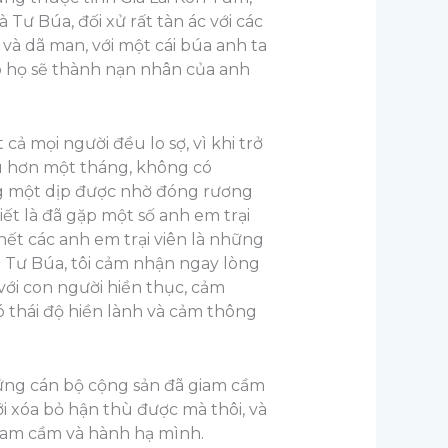
à Tư Búa, đối xử rất tàn ác với các
và dã man, với một cái búa anh ta
nào họ sẽ thành nạn nhân của anh
ả mọi người đều lo sợ, vì khi trở
au hơn một tháng, không có
ng một dịp được nhờ đóng rương
ết là đã gặp một số anh em trại
 hết các anh em trại viên là những
ề Tư Búa, tôi cảm nhận ngay lòng
với con người hiền thục, cảm
có thái độ hiền lành và cảm thông
những cán bộ cộng sản đã giam cầm
ới xóa bỏ hận thù được mà thôi, và
giam cầm và hành hạ mình.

----------------

What the task requires:
Print each entry precisely as written; the pictures stay out.

Your response:
à Tư Búa, đối xử rất tàn ác với các
và dã man, với một cái búa anh ta
nào họ sẽ thành nạn nhân của anh
ả mọi người đều lo sợ, vì khi trở
au hơn một tháng, không có
ng một dịp được nhờ đóng rương
ết là đã gặp một số anh em trại
 hết các anh em trại viên là những
ề Tư Búa, tôi cảm nhận ngay lòng
với con người hiền thục, cảm
có thái độ hiền lành và cảm thông
những cán bộ cộng sản đã giam cầm
ới xóa bỏ hận thù được mà thôi, và
giam cầm và hành hạ mình.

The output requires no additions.